In the 1800s the idea of a "history of humanity" grew out of western universities. The discovery of the relatedness of the henceforth-called "Indo-European languages" changed the field of study, providing the very polemic idea of polygenism and the superiority of the Aryan “race” in contrast to the Semitic ”race”.3 In many circles, this took a very polemic turn, and the concept of polygenism, and a superior Indo-European/Aryan "race", specifically, superior to the Semitic "race", took hold in European academies.4 Social Darwinism also took hold of European academia at this time, leading to the idea of stages of cultural evolution, the infamous latter of civilizations that inhabited most (if not all) foundational social science in Europe, as seen amongst others in the works of Spencer, Lubbock, Tylor, Frazer, Durkheim and Mauss.5 The idea that culture was also something that evolved in a biological sense, made it possible for social scientists to study how religion "evolved" from the most "primitive", to the type of "fully fledged religion" that these early thinkers considered Christianity. For all these early social scientists, "Man" was indeed a religious animal, and society was a type of organism that, as Dubuisson puts it "generates religion mechanically", fulfilling certain social functions. This rather pervasive idea, according to Dubuisson, could only have arisen in a Western, Christian civilization.6
He points out that the founding fathers of the History of Religion, many of whom have been mentioned, were mostly protestant, northern Europeans, which in large part shaped the science7. In particular, he points out the 18th century scholar Friedrich Schleiermacher who, although more lenient than some of his colleagues, in that he actively looked to downplay differences and seek convergences, ended up shaping the still rather protestant idea of the foundational religious nature of all human beings. Dubuisson dubs the ideas of the religious nature of man, the universality and innateness of religious feeling, universality itself and the common sources of all religions a "light version” of Protestantism. In extent, this maintained Christianity as the superior religion since it approximated most closely this natural religiosity of Schleiermacher.8
Dubuisson identifies in the period between the 17th and 20th centuries a change from Catholic theology to the philosophy of religions and then onto modern "science of religions".9 However, although Dubuisson considers the change from theology to science of religions a considerable change, the anthropology of Tyler, used to exemplify the coming of science of religions, at this stage was still highly ethnocentric. In this way Tylor did not represent a break. On the contrary, theology and philosophy of religion are both alive and well today.10 Although many later attempts have been made to undo this, Dubuisson considers the domain of the study of “religion” so firmly imprinted in a Western, Christian worldview that it has completely halted our ability to reflect further on the concept. The concept of "Religion" and its Western bias has at this point limited our lexicon so much that it is impossible to say what it is not. The fact that “Religion” can only be explained sui generis is one of its greatest problems. However, Dubuisson notes that there are certain advantages to these “skeleton key”-type terms because they allow for a wide scope, and he states that Critical Studies have mainly been able to point to the incapability of "Religion" to explain what The West has called “religions", but that it cannot do much else than this. And so, we arrive at his suggestion for what to do with “Religion”.11
What to do with “Religion”?
Complete cultural relativism on the one hand, and a redefinition of “Religion” on the other, both seem relatively useless to Dubuisson. He suggests, rather, that we must kill homo religiosus12. This third way is represented, according to Dubuisson, by himself, Fitzgerald, and few others. Ultimately, Fitzgerald suggests entirely abandoning "Religion". To him, since it is entirely a Western, Christian concept which perpetuates imperialist, neo-colonial Western liberal-capitalist ideology, and since essentially anything called “religious” may as well be studied in any other socio-cultural context, and since culture is a human invention aimed at providing stability, we may as well replace “Religion” with “Culture”13.

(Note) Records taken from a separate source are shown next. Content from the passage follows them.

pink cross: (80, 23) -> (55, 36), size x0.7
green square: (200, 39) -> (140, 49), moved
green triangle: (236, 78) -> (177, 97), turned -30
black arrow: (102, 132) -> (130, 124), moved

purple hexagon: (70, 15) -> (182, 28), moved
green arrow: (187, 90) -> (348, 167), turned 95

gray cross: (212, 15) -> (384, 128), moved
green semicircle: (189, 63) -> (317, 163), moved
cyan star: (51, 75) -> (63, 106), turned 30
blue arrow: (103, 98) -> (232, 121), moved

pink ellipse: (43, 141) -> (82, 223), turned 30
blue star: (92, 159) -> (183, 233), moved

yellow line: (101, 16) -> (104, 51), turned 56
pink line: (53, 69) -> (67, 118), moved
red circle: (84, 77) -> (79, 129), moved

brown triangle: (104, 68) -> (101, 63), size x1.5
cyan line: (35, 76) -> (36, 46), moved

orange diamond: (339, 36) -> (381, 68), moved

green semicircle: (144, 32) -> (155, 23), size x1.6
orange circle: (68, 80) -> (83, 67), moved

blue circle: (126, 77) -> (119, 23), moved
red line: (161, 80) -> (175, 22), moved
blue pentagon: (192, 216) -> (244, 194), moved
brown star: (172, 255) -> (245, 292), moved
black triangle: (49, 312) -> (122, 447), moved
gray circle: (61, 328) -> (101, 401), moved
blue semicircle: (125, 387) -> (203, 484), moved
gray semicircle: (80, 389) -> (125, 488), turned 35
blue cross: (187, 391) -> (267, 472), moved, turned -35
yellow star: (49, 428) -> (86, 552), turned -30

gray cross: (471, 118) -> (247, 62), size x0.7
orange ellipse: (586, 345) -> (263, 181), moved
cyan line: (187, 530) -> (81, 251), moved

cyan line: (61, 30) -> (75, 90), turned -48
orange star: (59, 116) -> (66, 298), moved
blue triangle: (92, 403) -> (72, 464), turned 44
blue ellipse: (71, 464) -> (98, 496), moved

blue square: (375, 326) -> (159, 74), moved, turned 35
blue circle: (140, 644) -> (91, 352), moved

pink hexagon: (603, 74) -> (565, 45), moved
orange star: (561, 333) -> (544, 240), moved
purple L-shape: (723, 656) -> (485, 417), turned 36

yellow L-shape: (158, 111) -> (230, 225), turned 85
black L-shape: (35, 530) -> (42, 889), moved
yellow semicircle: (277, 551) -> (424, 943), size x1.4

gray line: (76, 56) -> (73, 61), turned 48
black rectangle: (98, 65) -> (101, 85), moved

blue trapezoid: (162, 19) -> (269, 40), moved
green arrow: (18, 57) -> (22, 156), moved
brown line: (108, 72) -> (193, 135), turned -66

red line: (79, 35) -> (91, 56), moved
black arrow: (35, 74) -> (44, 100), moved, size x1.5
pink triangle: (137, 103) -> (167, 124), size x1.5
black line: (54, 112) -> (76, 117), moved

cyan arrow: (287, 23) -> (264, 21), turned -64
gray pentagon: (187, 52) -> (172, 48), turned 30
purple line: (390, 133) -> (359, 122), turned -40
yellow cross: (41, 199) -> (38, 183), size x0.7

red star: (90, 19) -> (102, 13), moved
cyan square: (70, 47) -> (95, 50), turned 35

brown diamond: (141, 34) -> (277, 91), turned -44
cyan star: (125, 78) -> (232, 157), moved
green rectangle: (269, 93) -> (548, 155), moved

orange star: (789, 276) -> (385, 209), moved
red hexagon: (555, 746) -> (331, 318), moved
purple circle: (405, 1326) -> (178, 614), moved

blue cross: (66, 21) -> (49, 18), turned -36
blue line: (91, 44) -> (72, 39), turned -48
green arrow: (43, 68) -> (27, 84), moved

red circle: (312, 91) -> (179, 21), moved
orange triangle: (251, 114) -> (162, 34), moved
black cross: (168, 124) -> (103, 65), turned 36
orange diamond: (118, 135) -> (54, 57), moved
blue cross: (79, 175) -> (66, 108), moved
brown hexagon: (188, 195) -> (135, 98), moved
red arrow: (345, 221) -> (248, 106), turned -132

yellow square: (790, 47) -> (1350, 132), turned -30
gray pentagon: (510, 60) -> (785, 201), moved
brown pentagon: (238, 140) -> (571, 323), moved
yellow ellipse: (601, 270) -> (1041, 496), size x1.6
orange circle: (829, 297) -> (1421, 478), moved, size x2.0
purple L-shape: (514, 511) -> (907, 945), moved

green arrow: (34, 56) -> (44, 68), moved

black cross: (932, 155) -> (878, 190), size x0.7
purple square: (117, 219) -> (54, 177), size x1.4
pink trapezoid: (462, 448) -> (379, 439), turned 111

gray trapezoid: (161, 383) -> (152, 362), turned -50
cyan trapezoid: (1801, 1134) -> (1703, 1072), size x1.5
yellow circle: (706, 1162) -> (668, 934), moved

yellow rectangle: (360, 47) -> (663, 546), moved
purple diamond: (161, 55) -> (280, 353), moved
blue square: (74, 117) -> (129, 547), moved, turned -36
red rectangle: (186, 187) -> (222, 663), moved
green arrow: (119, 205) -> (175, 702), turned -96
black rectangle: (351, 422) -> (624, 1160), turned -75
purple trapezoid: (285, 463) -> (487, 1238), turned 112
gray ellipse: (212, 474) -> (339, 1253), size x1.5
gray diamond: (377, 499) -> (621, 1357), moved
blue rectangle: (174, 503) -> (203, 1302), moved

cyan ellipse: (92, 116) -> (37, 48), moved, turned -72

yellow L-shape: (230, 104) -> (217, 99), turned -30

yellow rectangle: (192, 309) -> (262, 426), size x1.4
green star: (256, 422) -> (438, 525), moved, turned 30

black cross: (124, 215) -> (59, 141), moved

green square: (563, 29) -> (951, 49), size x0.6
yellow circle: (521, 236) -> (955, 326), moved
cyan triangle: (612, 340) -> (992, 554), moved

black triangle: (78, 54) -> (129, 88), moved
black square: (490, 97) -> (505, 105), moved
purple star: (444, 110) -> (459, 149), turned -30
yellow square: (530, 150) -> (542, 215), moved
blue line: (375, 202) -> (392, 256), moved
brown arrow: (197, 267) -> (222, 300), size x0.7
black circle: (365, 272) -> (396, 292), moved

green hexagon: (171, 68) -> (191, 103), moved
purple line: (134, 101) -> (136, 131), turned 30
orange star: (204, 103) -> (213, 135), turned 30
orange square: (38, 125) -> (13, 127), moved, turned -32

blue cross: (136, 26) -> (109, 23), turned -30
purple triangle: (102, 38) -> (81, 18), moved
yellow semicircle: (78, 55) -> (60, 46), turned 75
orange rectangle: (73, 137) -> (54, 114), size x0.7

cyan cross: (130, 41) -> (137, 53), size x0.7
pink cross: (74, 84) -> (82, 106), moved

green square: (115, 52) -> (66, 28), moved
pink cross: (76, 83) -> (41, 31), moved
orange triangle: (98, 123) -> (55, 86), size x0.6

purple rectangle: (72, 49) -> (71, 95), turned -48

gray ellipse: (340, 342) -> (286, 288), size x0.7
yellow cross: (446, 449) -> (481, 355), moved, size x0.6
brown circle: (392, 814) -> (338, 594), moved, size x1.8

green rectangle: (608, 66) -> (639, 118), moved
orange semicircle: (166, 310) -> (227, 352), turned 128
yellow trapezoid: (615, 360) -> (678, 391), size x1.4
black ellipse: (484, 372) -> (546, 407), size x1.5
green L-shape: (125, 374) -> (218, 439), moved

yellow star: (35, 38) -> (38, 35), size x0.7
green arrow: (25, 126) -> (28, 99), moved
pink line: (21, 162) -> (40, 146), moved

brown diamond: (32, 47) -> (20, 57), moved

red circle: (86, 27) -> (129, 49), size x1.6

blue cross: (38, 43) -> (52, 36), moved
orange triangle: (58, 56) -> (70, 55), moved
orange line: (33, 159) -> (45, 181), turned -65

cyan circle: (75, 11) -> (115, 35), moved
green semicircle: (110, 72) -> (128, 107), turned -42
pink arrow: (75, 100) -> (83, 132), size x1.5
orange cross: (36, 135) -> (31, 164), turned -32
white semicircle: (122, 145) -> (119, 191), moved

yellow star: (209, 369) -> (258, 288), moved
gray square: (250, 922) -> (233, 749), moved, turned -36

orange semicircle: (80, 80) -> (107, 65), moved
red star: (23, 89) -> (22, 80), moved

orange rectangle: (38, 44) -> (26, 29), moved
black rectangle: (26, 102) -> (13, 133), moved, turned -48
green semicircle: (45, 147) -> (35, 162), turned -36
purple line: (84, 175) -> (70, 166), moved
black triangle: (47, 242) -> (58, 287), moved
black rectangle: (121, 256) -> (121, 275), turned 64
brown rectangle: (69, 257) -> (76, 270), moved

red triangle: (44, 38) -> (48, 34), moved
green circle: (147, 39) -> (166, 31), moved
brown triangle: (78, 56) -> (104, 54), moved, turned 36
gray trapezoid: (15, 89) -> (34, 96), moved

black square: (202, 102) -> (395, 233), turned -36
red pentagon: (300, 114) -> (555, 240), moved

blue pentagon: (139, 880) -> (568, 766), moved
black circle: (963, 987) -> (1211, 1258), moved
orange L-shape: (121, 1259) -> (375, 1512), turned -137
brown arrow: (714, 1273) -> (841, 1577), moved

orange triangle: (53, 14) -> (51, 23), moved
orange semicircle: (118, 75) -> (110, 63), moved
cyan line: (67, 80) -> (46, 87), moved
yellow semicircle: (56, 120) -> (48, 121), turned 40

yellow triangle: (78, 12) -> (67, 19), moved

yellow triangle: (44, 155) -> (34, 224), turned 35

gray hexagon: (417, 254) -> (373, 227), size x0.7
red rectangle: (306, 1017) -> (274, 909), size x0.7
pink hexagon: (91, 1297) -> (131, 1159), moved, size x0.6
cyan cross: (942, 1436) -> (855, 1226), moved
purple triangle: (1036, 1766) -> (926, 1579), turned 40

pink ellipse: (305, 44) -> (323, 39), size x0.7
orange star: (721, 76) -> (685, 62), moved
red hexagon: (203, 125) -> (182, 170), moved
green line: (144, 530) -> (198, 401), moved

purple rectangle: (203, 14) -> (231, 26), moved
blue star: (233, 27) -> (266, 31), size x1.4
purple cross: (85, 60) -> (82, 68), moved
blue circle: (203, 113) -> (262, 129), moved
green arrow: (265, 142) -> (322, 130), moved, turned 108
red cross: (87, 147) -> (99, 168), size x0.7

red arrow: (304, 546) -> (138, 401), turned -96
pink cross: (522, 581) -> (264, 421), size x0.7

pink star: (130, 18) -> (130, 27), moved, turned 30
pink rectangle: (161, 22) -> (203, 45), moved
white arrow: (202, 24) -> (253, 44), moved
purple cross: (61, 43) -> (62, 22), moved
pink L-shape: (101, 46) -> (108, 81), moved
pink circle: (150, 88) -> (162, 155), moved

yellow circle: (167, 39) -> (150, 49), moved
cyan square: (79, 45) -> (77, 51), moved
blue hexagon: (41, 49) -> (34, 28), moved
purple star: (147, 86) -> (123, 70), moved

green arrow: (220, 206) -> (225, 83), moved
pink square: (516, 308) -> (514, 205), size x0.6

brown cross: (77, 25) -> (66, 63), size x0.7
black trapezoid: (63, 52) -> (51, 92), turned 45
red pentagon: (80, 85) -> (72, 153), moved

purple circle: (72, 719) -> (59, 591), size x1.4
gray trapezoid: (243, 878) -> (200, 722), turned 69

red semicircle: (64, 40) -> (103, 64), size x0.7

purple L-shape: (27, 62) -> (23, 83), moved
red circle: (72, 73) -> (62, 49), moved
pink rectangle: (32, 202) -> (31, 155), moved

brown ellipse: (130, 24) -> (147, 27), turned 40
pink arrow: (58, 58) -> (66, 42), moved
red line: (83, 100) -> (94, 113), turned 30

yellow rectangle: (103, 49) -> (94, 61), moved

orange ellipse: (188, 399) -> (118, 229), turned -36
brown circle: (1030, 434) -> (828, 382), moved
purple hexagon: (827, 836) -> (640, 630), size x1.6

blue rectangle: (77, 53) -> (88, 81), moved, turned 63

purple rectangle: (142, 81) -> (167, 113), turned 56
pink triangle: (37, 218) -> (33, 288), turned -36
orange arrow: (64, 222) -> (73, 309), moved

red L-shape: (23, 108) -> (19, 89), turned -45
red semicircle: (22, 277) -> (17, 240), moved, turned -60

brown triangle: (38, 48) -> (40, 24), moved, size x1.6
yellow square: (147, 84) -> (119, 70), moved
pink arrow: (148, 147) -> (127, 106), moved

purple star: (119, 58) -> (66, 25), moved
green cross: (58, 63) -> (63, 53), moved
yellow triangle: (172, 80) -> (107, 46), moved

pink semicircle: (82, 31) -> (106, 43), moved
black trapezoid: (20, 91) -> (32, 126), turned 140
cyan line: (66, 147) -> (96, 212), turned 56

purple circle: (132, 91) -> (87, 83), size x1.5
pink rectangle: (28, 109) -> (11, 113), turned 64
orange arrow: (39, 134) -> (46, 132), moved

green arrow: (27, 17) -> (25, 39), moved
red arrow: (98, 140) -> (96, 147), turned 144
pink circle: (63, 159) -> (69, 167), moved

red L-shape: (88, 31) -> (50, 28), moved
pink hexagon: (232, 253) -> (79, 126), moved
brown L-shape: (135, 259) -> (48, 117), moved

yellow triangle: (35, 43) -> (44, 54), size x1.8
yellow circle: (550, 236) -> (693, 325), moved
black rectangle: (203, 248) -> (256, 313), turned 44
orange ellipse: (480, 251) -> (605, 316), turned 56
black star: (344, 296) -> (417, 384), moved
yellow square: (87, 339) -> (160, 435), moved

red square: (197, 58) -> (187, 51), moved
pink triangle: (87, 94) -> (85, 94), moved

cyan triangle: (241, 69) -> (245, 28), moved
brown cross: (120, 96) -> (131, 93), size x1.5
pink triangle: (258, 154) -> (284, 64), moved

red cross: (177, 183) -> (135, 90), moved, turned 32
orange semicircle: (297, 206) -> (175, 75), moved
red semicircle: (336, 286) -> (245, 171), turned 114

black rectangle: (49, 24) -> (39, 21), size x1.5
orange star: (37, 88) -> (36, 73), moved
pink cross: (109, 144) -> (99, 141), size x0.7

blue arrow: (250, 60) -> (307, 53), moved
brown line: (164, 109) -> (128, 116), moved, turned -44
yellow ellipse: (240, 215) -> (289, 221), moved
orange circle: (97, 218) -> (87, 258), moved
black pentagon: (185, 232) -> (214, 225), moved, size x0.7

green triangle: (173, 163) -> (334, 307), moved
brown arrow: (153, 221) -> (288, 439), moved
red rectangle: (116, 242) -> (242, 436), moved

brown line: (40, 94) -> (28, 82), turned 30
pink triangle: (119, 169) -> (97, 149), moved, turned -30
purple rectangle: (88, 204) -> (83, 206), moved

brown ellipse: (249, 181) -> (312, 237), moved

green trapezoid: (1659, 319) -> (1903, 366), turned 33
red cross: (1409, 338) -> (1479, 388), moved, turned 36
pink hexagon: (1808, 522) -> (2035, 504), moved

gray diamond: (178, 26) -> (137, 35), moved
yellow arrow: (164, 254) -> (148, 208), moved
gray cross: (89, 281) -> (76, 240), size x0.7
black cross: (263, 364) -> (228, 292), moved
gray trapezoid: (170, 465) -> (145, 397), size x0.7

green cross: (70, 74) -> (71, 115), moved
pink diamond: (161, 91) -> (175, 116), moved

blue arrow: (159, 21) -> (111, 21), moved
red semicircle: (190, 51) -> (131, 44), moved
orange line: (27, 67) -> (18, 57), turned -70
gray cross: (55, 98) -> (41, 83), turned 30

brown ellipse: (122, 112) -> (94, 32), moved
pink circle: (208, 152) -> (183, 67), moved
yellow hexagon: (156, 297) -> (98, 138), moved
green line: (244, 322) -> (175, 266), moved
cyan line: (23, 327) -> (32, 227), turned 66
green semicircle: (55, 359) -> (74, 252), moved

However, Dubuisson seems quite convinced that using "culture" doesn't really solve anything, because it suffers from the same problems as "religion". He suggests following the notion that we all live on the same planet, but inhabit different worlds, a notion he dubs cosmographic formation. In his words, the “world” encapsulates the “ensemble of elements, institutions, discourses, and relations that people have patiently invented and assembled in order to construct an ordered universe”. Each culture constructs the world in their own way, and what “religions” have in common is exactly that they defend conceptions of the world and humanity that reflects the very world they created said conceptions in and for. This description incorporates everything from Catholicism to Marxism to materialism, and is thus a more universal, anthropological, rather than theological, foundation. Even further, Dubuisson calls for as many comparative investigations as we can possibly manage, as this will in his estimation lead us closer to solving the problems posed by Critical Studies and History of Religions.14
Yin/Yang Reprise: Eurocentrism and Postcolonialocentrism
While Dubuisson’s critique of “Religion” is certainly thorough and erudite, he appears to succumb to a few traps on his way. He certainly points this out himself, stating that the problem of Critical Studies at this point is the danger of its critiques crystallizing, of certain formulae and Foucauldian buzzwords having become more performative than scholarly, and of its inability to construct something from its deconstruction.15 In the following, I am in large parts taking Dubuisson’s suggestion for how to solve the problem of “religion” and its impreciseness. Further, Dubuisson points out the problems that arose from the old and pervasive paradigm of the “sacred” as opposed to the “profane”, and how this paradigm has managed to create an idea of “Religion” as being completely isolated from all the rest of human life16.
This point is crucial, and in taking Dubuisson’s suggestions, I shall also very much follow that line of thought in the following. However, I will do so by arguing that his critique of “Religion” suffers from what I will refer to as “postcolonialocentrism”. Dubuisson and Critical Studies have been (rightly) obsessed with abolishing imperialism and Western, Christian biases, but because of this focus they risk falling into the same trap as the scholars they critique. In considering the term “religion” a Western or Christian construct, we risk overlooking the areas where something universal can be gleamed with the term.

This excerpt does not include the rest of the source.